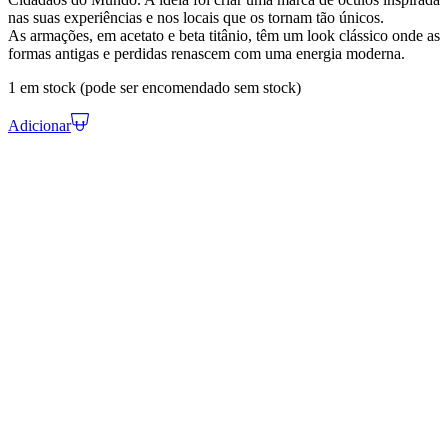
nas suas experiências e nos locais que os tornam tão únicos.
As armações, em acetato e beta titânio, têm um look clássico onde as
formas antigas e perdidas renascem com uma energia moderna.
1 em stock (pode ser encomendado sem stock)
Adicionar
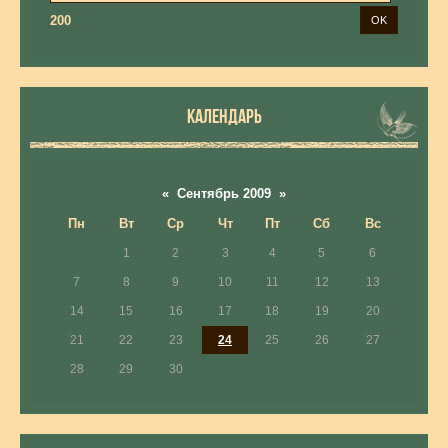
200
КАЛЕНДАРЬ
«
Сентябрь 2009
»
Пн
Вт
Ср
Чт
Пт
Сб
Вс
1
2
3
4
5
6
7
8
9
10
11
12
13
14
15
16
17
18
19
20
21
22
23
24
25
26
27
28
29
30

────────────────

**WHAT TO DO:**
Exactly as written, set down each line of the records, leaving out the pictures.

**THE COMPLETED TASK:**
nas suas experiências e nos locais que os tornam tão únicos.
As armações, em acetato e beta titânio, têm um look clássico onde as
formas antigas e perdidas renascem com uma energia moderna.
1 em stock (pode ser encomendado sem stock)
Adicionar
200
КАЛЕНДАРЬ
«
Сентябрь 2009
»
Пн
Вт
Ср
Чт
Пт
Сб
Вс
1
2
3
4
5
6
7
8
9
10
11
12
13
14
15
16
17
18
19
20
21
22
23
24
25
26
27
28
29
30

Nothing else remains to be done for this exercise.